Nei primi mesi di governo, Faye e il suo partito si sono mostrati molto più moderati di quanto era lecito attendersi e di certo non hanno portato la rivoluzione che avevano promesso. Soprattutto per quanto riguarda i rapporti con la Francia.

Sono passati ormai quattro mesi da quando, a fine marzo, in Senegal si sono tenute le elezioni e Bassirou Diomaye Faye è stato eletto nuovo presidente. Ma da allora lo stato dell’Africa occidentale sembra essere finito in un cono d’ombra. L’attenzione verso Dakar è scemata velocemente all’indomani del voto, dopo che ad inizio anno il Paese era finito invece sotto i riflettori. E i media internazionali hanno trovato uno spazio limitato, quando non nullo, per descrivere le sue dinamiche politiche e le prime azioni del nuovo governo.

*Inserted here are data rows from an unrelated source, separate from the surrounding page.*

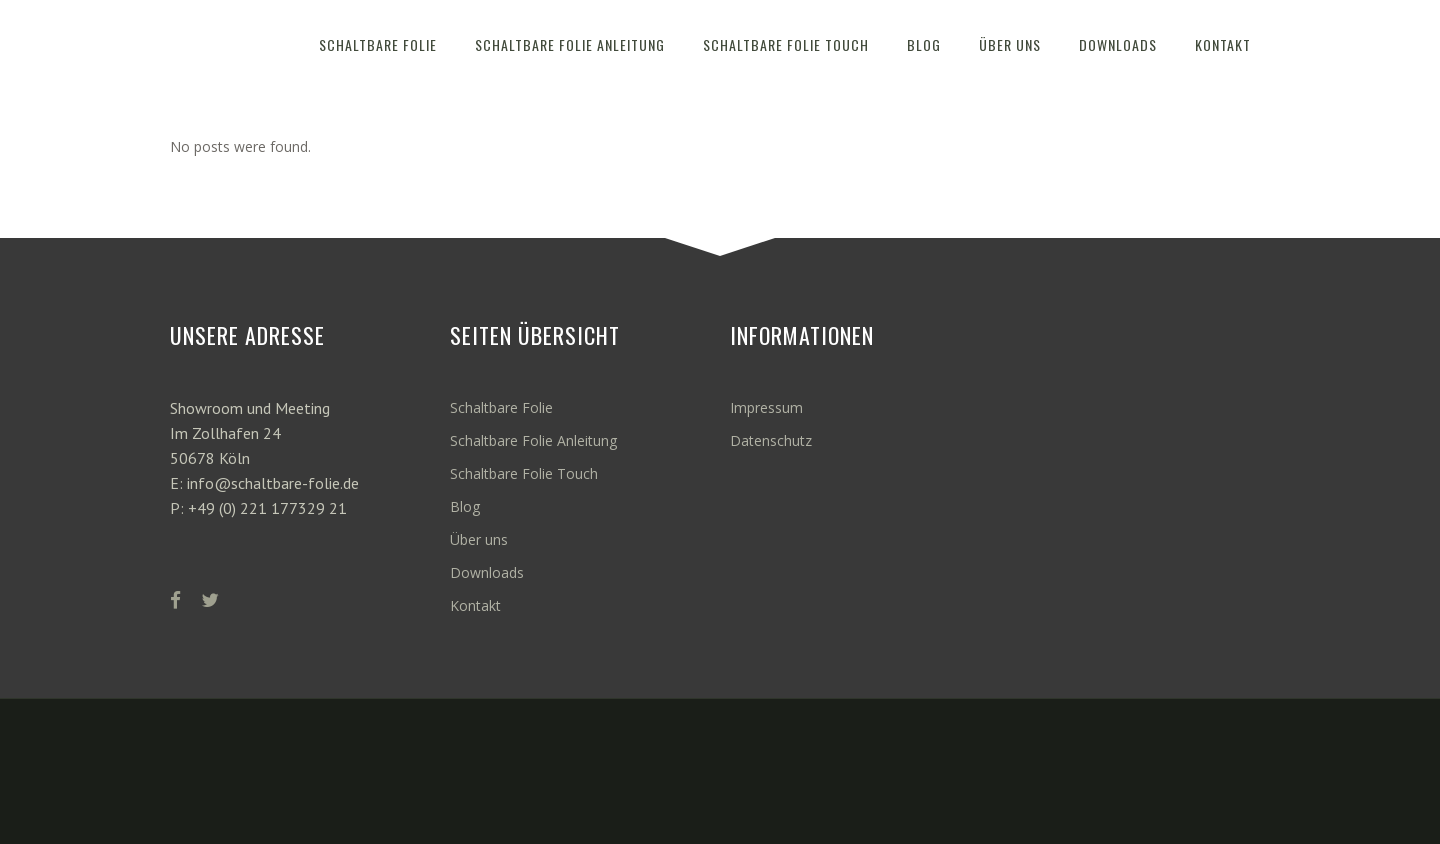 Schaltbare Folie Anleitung (533, 440)
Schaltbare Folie (501, 407)
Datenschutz (771, 440)
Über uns (479, 539)
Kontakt (475, 605)
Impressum (766, 407)
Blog (465, 506)
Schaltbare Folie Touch (524, 473)
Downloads (487, 572) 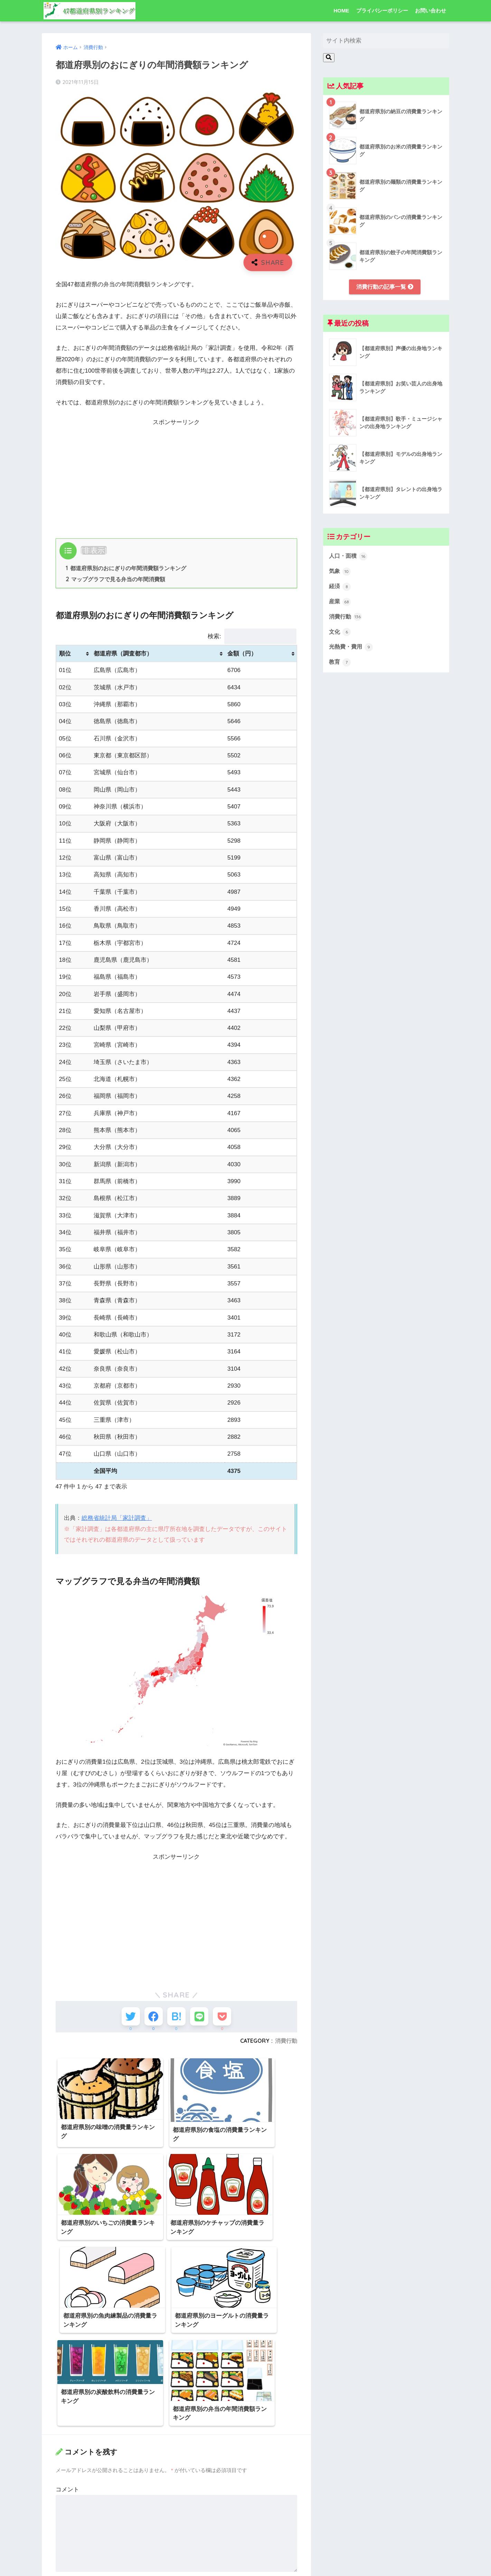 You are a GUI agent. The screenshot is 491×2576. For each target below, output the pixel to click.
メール (66, 2485)
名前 (63, 2453)
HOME (341, 10)
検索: (252, 637)
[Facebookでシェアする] (150, 2018)
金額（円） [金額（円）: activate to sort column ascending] (242, 654)
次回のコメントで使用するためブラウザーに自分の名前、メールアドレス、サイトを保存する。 (175, 2548)
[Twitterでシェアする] (125, 2018)
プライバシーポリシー (382, 10)
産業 (340, 603)
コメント (67, 2360)
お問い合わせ (430, 10)
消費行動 (286, 2043)
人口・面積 (349, 557)
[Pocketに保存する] (227, 2018)
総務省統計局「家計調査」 (117, 1518)
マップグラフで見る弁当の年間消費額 (116, 579)
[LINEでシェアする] (201, 2018)
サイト (64, 2518)
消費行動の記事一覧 (385, 287)
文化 (340, 634)
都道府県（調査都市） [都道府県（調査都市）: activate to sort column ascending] (123, 654)
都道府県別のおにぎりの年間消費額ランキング (126, 568)
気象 (340, 572)
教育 (340, 665)
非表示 (94, 550)
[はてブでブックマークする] (176, 2018)
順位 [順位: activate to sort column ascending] (65, 654)
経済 (340, 588)
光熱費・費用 (352, 649)
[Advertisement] (177, 476) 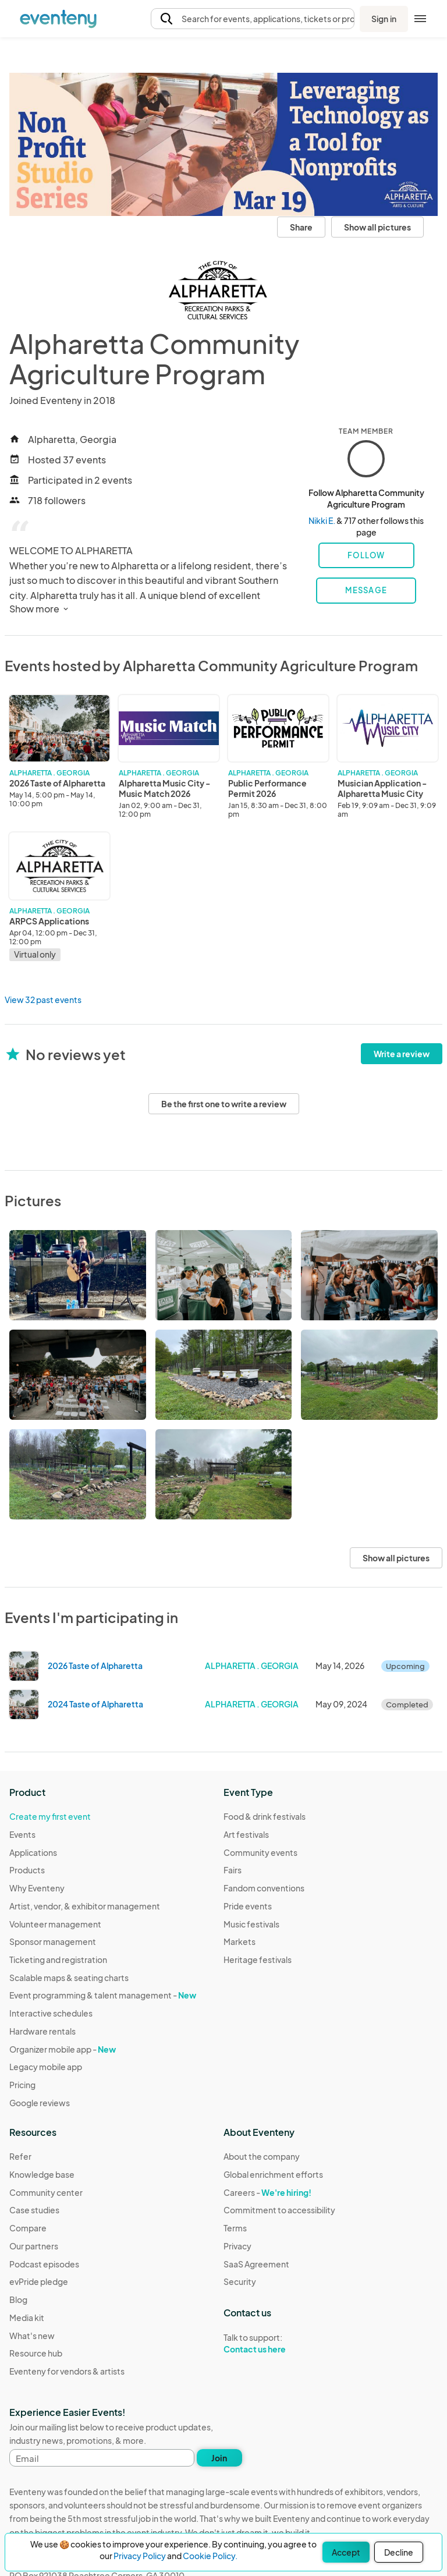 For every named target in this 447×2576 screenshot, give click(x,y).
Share (301, 227)
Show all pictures (377, 227)
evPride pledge (38, 2281)
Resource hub (35, 2353)
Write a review (402, 1053)
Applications (33, 1852)
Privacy (237, 2246)
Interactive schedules (51, 2013)
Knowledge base (41, 2174)
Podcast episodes (44, 2264)
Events (22, 1834)
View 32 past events (43, 999)
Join (219, 2458)
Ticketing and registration (58, 1959)
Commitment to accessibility (279, 2210)
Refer (20, 2156)
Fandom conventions (264, 1888)
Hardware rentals (42, 2031)
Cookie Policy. (210, 2555)
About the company (262, 2156)
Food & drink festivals (265, 1816)
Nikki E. (321, 520)
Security (240, 2281)
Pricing (22, 2084)
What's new (32, 2335)
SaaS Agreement (256, 2264)
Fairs (233, 1870)
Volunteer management (55, 1924)
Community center (46, 2192)
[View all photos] (223, 144)
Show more (39, 609)
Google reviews (39, 2102)
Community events (260, 1852)
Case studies (34, 2210)
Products (27, 1870)
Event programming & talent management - (102, 1995)
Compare (28, 2228)
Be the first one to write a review (223, 1104)
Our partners (33, 2246)
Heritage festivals (258, 1959)
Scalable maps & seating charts (69, 1977)
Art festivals (246, 1834)
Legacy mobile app (45, 2066)
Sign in (383, 18)
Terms (235, 2228)
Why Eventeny (37, 1888)
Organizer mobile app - (62, 2049)
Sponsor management (52, 1941)
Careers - (267, 2192)
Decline (398, 2552)
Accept (346, 2552)
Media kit (26, 2317)
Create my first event (50, 1816)
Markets (240, 1941)
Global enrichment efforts (273, 2174)
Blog (18, 2299)
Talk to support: (279, 2343)
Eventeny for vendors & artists (67, 2371)
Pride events (248, 1906)
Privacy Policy (139, 2555)
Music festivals (251, 1924)
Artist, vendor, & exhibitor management (84, 1906)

Non si tratta di un caso, ma di una diretta conseguenza di quanto accaduto in occasione delle elezioni e nei mesi immediatamente successivi. Da un anno a questa parte, gli osservatori internazionali erano preoccupati che l’ex presidente Macky Sall potesse continuare ad erodere le libertà politiche in Senegal, candidandosi per un terzo mandato o ponendo ai vertici del Paese un suo alleato. Alla fine, tuttavia, le proteste popolari hanno costretto Sall a rinunciare ad una candidatura – che era anche espressamente vietata dalla Costituzione. E l’insoddisfazione verso l’ex leader e le sue manovre politiche ha portato ad un chiaro successo delle forze guidate da Faye e da Ousmane Sonko, fino a quel momento leader dell’opposizione.